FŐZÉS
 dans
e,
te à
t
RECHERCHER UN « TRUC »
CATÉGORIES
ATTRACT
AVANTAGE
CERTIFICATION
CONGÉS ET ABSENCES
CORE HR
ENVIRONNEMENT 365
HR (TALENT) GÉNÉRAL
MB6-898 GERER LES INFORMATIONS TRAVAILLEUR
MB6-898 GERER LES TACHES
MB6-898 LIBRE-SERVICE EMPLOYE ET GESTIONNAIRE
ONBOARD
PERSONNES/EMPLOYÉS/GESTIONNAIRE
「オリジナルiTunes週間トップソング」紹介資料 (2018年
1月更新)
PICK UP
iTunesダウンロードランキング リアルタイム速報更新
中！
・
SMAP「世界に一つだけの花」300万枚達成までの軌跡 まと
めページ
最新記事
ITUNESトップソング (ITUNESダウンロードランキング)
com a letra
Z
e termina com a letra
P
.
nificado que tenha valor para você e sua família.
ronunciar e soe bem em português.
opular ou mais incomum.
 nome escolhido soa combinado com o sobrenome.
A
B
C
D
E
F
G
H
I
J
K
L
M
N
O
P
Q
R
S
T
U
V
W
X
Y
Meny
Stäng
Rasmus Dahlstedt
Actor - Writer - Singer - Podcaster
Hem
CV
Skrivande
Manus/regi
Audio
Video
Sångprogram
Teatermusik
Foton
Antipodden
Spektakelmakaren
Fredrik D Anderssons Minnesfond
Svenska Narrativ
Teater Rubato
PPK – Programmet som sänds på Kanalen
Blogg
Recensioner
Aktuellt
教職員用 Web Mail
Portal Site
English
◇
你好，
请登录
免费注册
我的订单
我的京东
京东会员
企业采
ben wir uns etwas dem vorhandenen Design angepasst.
══════════════════════════════
# DIRECTIONS FOR THIS TASK
Where the word "GERER" appears in a line of the entries, copy that line.

# YOUR RESPONSE
MB6-898 GERER LES INFORMATIONS TRAVAILLEUR
MB6-898 GERER LES TACHES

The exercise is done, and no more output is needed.